Tokoh merupakan bagian atau unsur dari suatu kebutuhan artistik yaitu karya sastra yang harus selalu menunjang kebutuhan artistik itu, Kennye dalam Panuti Sudjiman (1966:25).
Penokohan dalam cerita rekaan dapat diklasifikasikan melalui jenis tokoh, kualitas tokoh, bentuk watak dan cara penampilannya. Menurut jenisnya ada tokoh utama dan tokoh bawahan. Yang dimaksud dengan tokoh utama ialah tokoh yang aktif pada setiap peristiwa, sedangkan tokoh utama dalam peristiwa tertentu (Stanton, 1965:17).
Ditinjau dari kualitas tokoh, ada tokoh yang berbentuk datar dan tokoh yang berbentuk bulat. Adapun tokoh yang berbentuk datar ialah tokoh yang tidak memiliki variasi perkembangan jiwa, karena sudah mempunyai dimensi yang tetap, sedangkan tokoh yang berbentuk bulat ialah tokoh yang memiliki variasi perkembangan jiwa yang dinamis sesuai dengan lingkungan peristiwa yang terjadi. Biasanya tokoh yang berbentuk datar itu pada dasarnya sama dengan tokoh tipologis, dan tokoh yang berbentuk built disebut tokoh psikologis. Dengan demikian tokoh tipologis juga berarti tokoh yang tidak banyak mempersoalkan perkembangan jiwa atau tidak mengalami konflik psikis, karena sudah mempunyai personalitas yang mapan. Sedangkan tokoh psikologis adalah tokoh yang tidak memiliki persoanlitas yang mapan dan selalu dinamis (Kuntowijaya dalam Pradopo dkk, 11984:91).
Jika dilihat dari cara menampilkan tokohnya ada yang ditampilkan dengan cara analitik dan dramatik. Penampilan secara anlitik adalah pengarang langsung memaparkan karakter tokoh, misalnya disebutkan keras hati, keras kepala, penyayang dan sebagainya. Sedangkan penampilan yang dramatik, karakter tokohnya tidak digambarkan secara langsung, melainkan disampaikan melalui; (1) pilihan nama tokoh, (2) penggambaran fisik atau postur tubuh, dan (3) melalui dialog (Atar Semi, 1984:31-32).
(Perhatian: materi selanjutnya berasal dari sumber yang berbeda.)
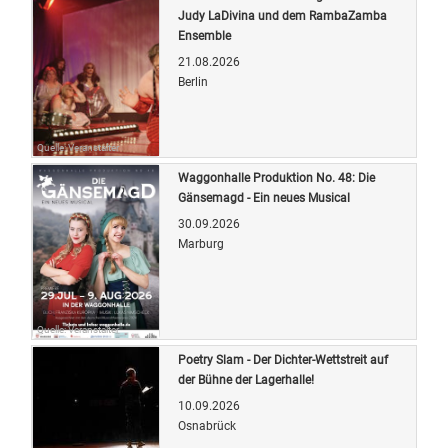
Judy LaDivina und dem RambaZamba
Ensemble
21.08.2026
Berlin
Quelle: Veranstalter
Waggonhalle Produktion No. 48: Die
Gänsemagd - Ein neues Musical
30.09.2026
Marburg
Quelle: Veranstalter
Poetry Slam - Der Dichter-Wettstreit auf
der Bühne der Lagerhalle!
10.09.2026
Osnabrück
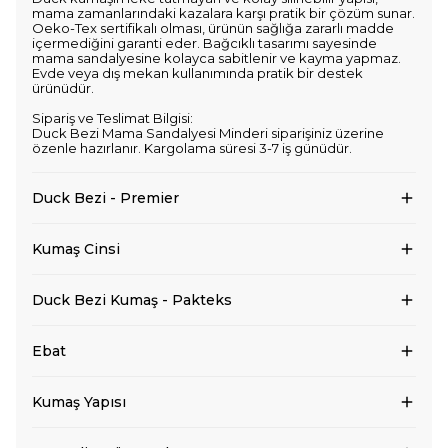
mama zamanlarındaki kazalara karşı pratik bir çözüm sunar.
Oeko-Tex sertifikalı olması, ürünün sağlığa zararlı madde
içermediğini garanti eder. Bağcıklı tasarımı sayesinde
mama sandalyesine kolayca sabitlenir ve kayma yapmaz.
Evde veya dış mekan kullanımında pratik bir destek
ürünüdür.
Sipariş ve Teslimat Bilgisi:
Duck Bezi Mama Sandalyesi Minderi siparişiniz üzerine
özenle hazırlanır. Kargolama süresi 3-7 iş günüdür.
Duck Bezi - Premier
Kumaş Cinsi
Duck Bezi Kumaş - Pakteks
Ebat
Kumaş Yapısı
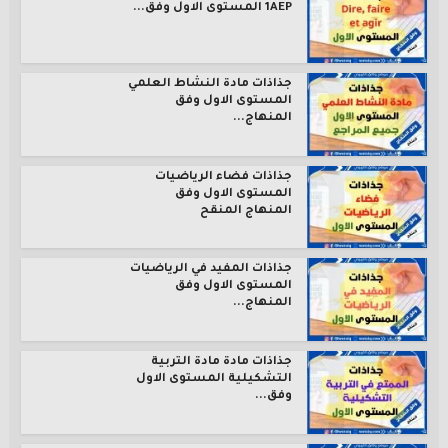
1AEP المستوى الاول وفق...
جذاذات مادة النشاط العلمي
المستوى الاول وفق
المنهاج...
جذاذات فضاء الرياضيات
المستوى الاول وفق
المنهاج المنقح
جذاذات المفيد في الرياضيات
المستوى الاول وفق
المنهاج...
جذاذات مادة مادة التربية
التشكيلية المستوى الاول
وفق...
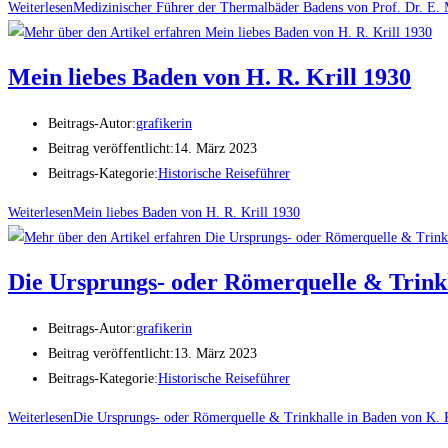
Weiterlesen
Medizinischer Führer der Thermalbäder Badens von Prof. Dr. E.
Mein liebes Baden von H. R. Krill 1930
Beitrags-Autor:
grafikerin
Beitrag veröffentlicht:
14. März 2023
Beitrags-Kategorie:
Historische Reiseführer
Weiterlesen
Mein liebes Baden von H. R. Krill 1930
Die Ursprungs- oder Römerquelle & Trinkh
Beitrags-Autor:
grafikerin
Beitrag veröffentlicht:
13. März 2023
Beitrags-Kategorie:
Historische Reiseführer
Weiterlesen
Die Ursprungs- oder Römerquelle & Trinkhalle in Baden von K. 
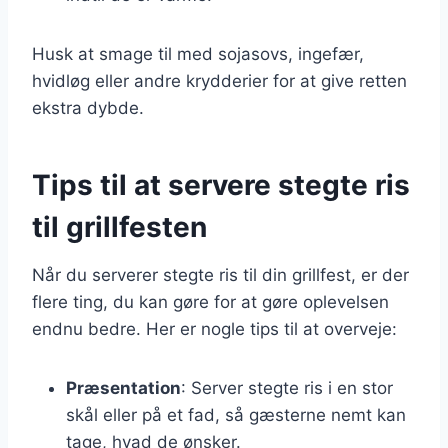
Husk at smage til med sojasovs, ingefær,
hvidløg eller andre krydderier for at give retten
ekstra dybde.
Tips til at servere stegte ris
til grillfesten
Når du serverer stegte ris til din grillfest, er der
flere ting, du kan gøre for at gøre oplevelsen
endnu bedre. Her er nogle tips til at overveje:
Præsentation
: Server stegte ris i en stor
skål eller på et fad, så gæsterne nemt kan
tage, hvad de ønsker.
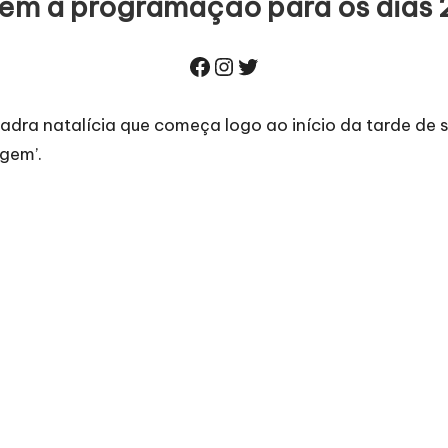
m a programação para os dias 2
Facebook
Instagram
Twitter
dra natalícia que começa logo ao início da tarde de s
agem’.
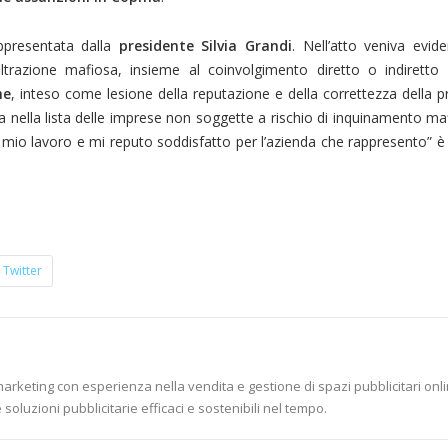
ppresentata dalla
presidente Silvia Grandi
. Nell’atto veniva evi
ltrazione mafiosa, insieme al coinvolgimento diretto o indiretto 
ne
, inteso come lesione della reputazione e della correttezza della pr
ta nella lista delle imprese non soggette a rischio di inquinamento maf
 il mio lavoro e mi reputo soddisfatto per l’azienda che rappresento” 
Twitter
marketing con esperienza nella vendita e gestione di spazi pubblicitari onli
soluzioni pubblicitarie efficaci e sostenibili nel tempo.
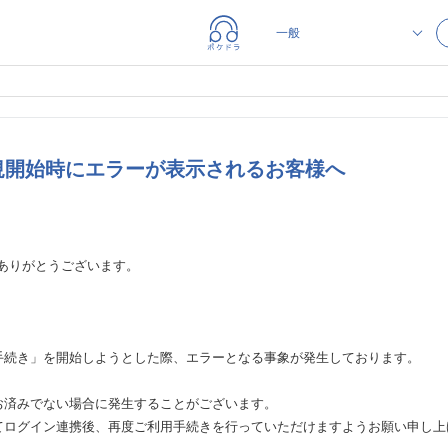
規開始時にエラーが表示されるお客様へ
ありがとうございます。
。
手続き」を開始しようとした際、エラーとなる事象が発生しております。
お済みでない場合に発生することがございます。
てログイン連携後、再度ご利用手続きを行っていただけますようお願い申し上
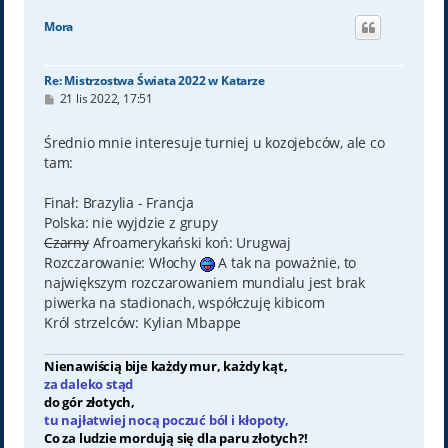
g
ó
Mora
r
ę
Re: Mistrzostwa Świata 2022 w Katarze
P
21 lis 2022, 17:51
o
s
t
Średnio mnie interesuje turniej u kozojebców, ale co
tam:
Finał: Brazylia - Francja
Polska: nie wyjdzie z grupy
Czarny
Afroamerykański koń: Urugwaj
Rozczarowanie: Włochy
A tak na poważnie, to
największym rozczarowaniem mundialu jest brak
piwerka na stadionach, współczuję kibicom
Król strzelców: Kylian Mbappe
Nienawiścią bije każdy mur, każdy kąt,
za daleko stąd
do gór złotych,
tu najłatwiej nocą poczuć ból i kłopoty,
Co za ludzie mordują się dla paru złotych?!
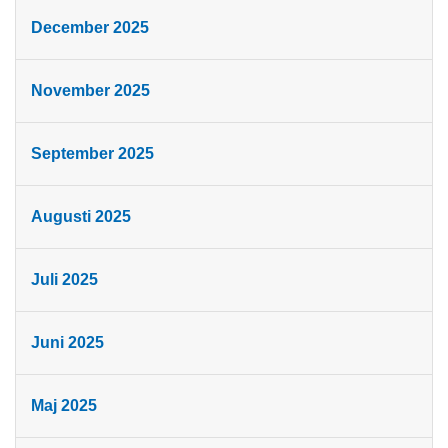
December 2025
November 2025
September 2025
Augusti 2025
Juli 2025
Juni 2025
Maj 2025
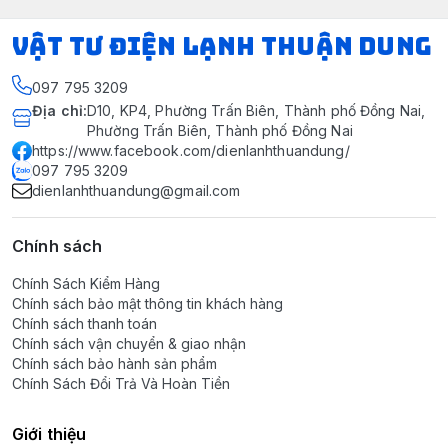
VẬT TƯ ĐIỆN LẠNH THUẬN DUNG
097 795 3209
Địa chỉ
:
D10, KP4, Phường Trấn Biên, Thành phố Đồng Nai,
Phường Trấn Biên, Thành phố Đồng Nai
https://www.facebook.com/dienlanhthuandung/
097 795 3209
dienlanhthuandung@gmail.com
Chính sách
Chính Sách Kiểm Hàng
Chính sách bảo mật thông tin khách hàng
Chính sách thanh toán
Chính sách vận chuyển & giao nhận
Chính sách bảo hành sản phẩm
Chính Sách Đổi Trả Và Hoàn Tiền
Giới thiệu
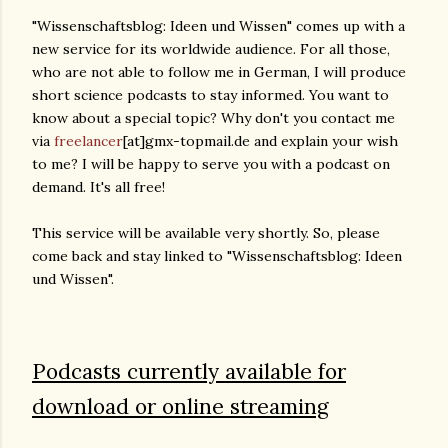
"Wissenschaftsblog: Ideen und Wissen" comes up with a
new service for its worldwide audience. For all those,
who are not able to follow me in German, I will produce
short science podcasts to stay informed. You want to
know about a special topic? Why don't you contact me
via
freelancer
[at]gmx-topmail.de and explain your wish
to me? I will be happy to serve you with a podcast on
demand. It's all free!
This service will be available very shortly. So, please
come back and stay linked to "Wissenschaftsblog: Ideen
und Wissen".
Podcasts currently available for
download or online streaming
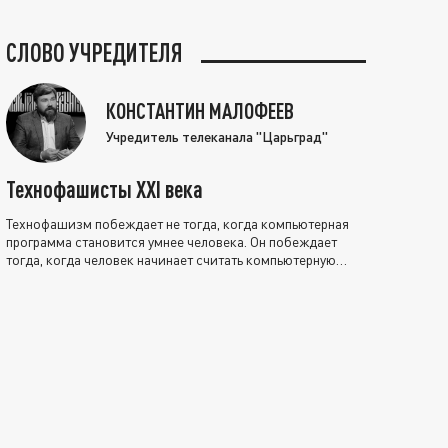
СЛОВО УЧРЕДИТЕЛЯ
КОНСТАНТИН МАЛОФЕЕВ
Учредитель телеканала "Царьград"
Технофашисты XXI века
Технофашизм побеждает не тогда, когда компьютерная
программа становится умнее человека. Он побеждает
тогда, когда человек начинает считать компьютерную
программу нравственно выше себя.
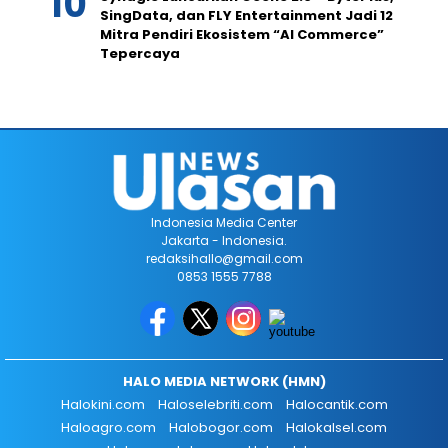
SingData, dan FLY Entertainment Jadi 12
Mitra Pendiri Ekosistem “AI Commerce”
Tepercaya
Indonesia Media Center
Jakarta - Indonesia.
redaksihallo@gmail.com
0853 1555 7788
HALO MEDIA NETWORK (HMN)
Halokini.com
Haloselebriti.com
Halocantik.com
Haloagro.com
Halobogor.com
Halokalsel.com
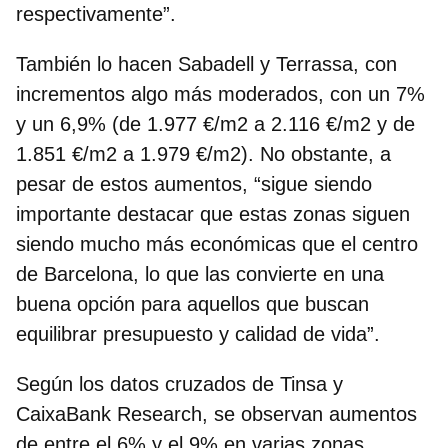
respectivamente”.
También lo hacen
Sabadell y Terrassa, con
incrementos algo más moderados
, con un 7%
y un 6,9% (de 1.977 €/m2 a 2.116 €/m2 y de
1.851 €/m2 a 1.979 €/m2). No obstante, a
pesar de estos aumentos, “sigue siendo
importante destacar que estas zonas siguen
siendo mucho más económicas que el centro
de Barcelona, lo que las convierte en una
buena opción para aquellos que buscan
equilibrar presupuesto y calidad de vida”.
Según los datos cruzados de Tinsa y
CaixaBank Research, se observan
aumentos
de entre el 6% y el 9% en varias zonas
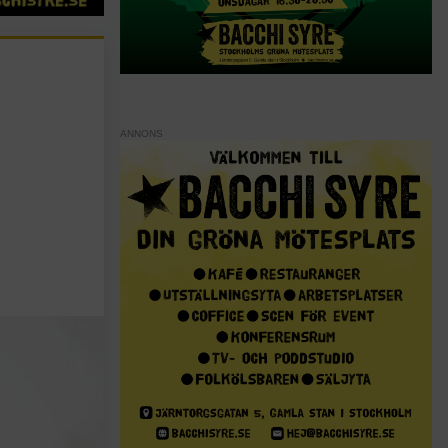
ANNONS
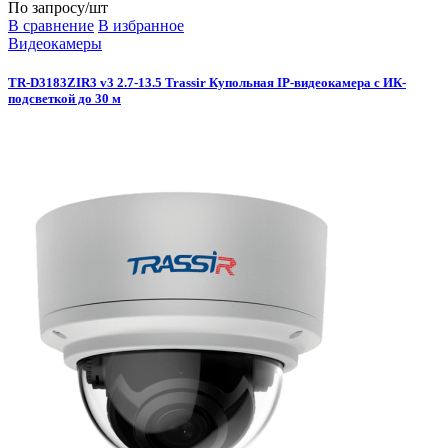
По запросу
/шт
В сравнение
В избранное
Видеокамеры
TR-D3183ZIR3 v3 2.7-13.5 Trassir Купольная IP-видеокамера с ИК-
подсветкой до 30 м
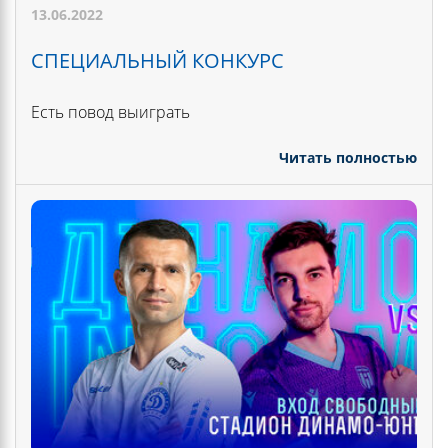
13.06.2022
СПЕЦИАЛЬНЫЙ КОНКУРС
Есть повод выиграть
Читать полностью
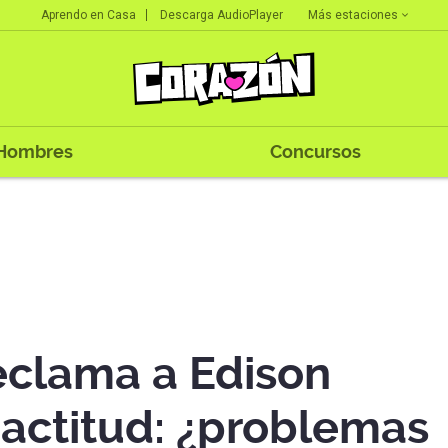
Más estaciones
Aprendo en Casa
Descarga AudioPlayer
Hombres
Concursos
eclama a Edison
 actitud: ¿problemas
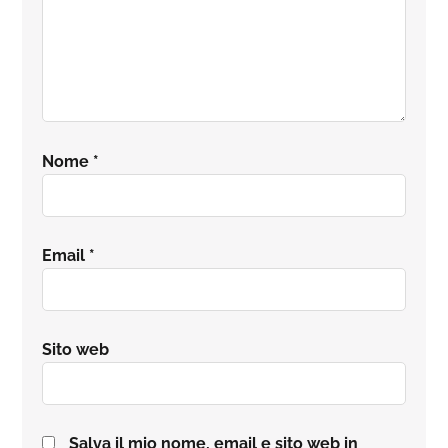
Nome
*
Email
*
Sito web
Salva il mio nome, email e sito web in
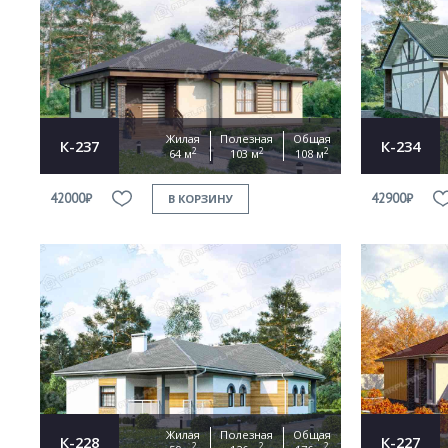
Жилая
Полезная
Общая
К-237
К-234
2
2
2
64 м
103 м
108 м
42000₽
42900₽
В КОРЗИНУ
Жилая
Полезная
Общая
К-228
К-227
2
2
2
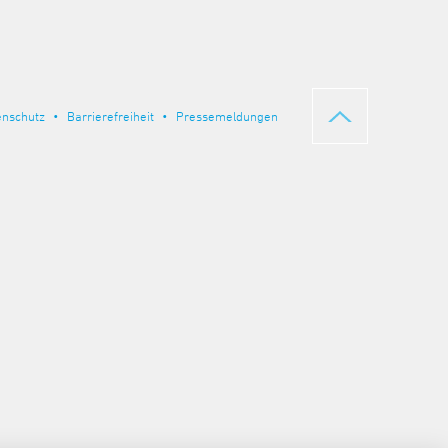
enschutz
Barrierefreiheit
Pressemeldungen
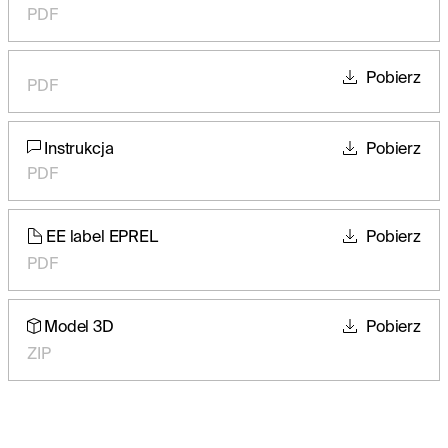
PDF
Pobierz
PDF
Instrukcja
Pobierz
PDF
EE label EPREL
Pobierz
PDF
Model 3D
Pobierz
ZIP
Sering dapat diketahui bahwa cara pengarang menggambarkan atau memunculkan tokohnya dengan berbagi cara. Mungkin cara pengarang menampilkan tokoh sebagai pelaku yang hanya di alam mimpi, pelaku memiliki semangat perjuangan dalam mempertahankan hidupnya, pelaku memiliki cara yang sesuai dengan kehidupan manusia yang sebenarnya, maupun pelaku egois, kacau dan mementingkan diri sendiri (Bouton dalam Aminuddin, 1984).
Penyajian watak tokoh yang dihadirkan pengarang tentunya melahirkan karakter yang berbeda-beda pula, antara tokoh yang satu dengan tokoh yang lain. Cara mengungkapkan sebuah karakter dapat dilakukan melalui pernyataan langsung, melalui peristiwa, melalui percakapan, melalui menolong batin, melalui tanggapan atas pernyataan atau perbuatan dari tokoh-tokoh lain dan melalui kiasan atau sindiran. Suatu karakter mestinya harus ditampilkan dalam suatu pertalian yang kuat, sehingga dapat membentuk kesatuan kesan dan pengertian tentang personalitas individualnya. Artinya, tindak-tindak tokoh tersebut didasarkan suatu motivasi atau alasan-alasan yang dapat diterima atau setidak-tidaknya dapat dipahami mengapa dia berbuat dan bertindak demikian (Atar Semi, 1988:37-38). Penokohan atau perwatakan adalah pelukisan tokoh cerita, baik keadaan lahir maupun batinnya termasuk keyakinannya, pandangan hidupnya, adat-istiadat, dan sebagainya. Yang diangkat pengarang dalam karyanya adalah manusia dan kehidupannya. Oleh karena itu, penokohan merupakan unsur cerita yang sangat penting. Melalui penokohan, cerita menjadi lebih nyata dalam angan pembaca.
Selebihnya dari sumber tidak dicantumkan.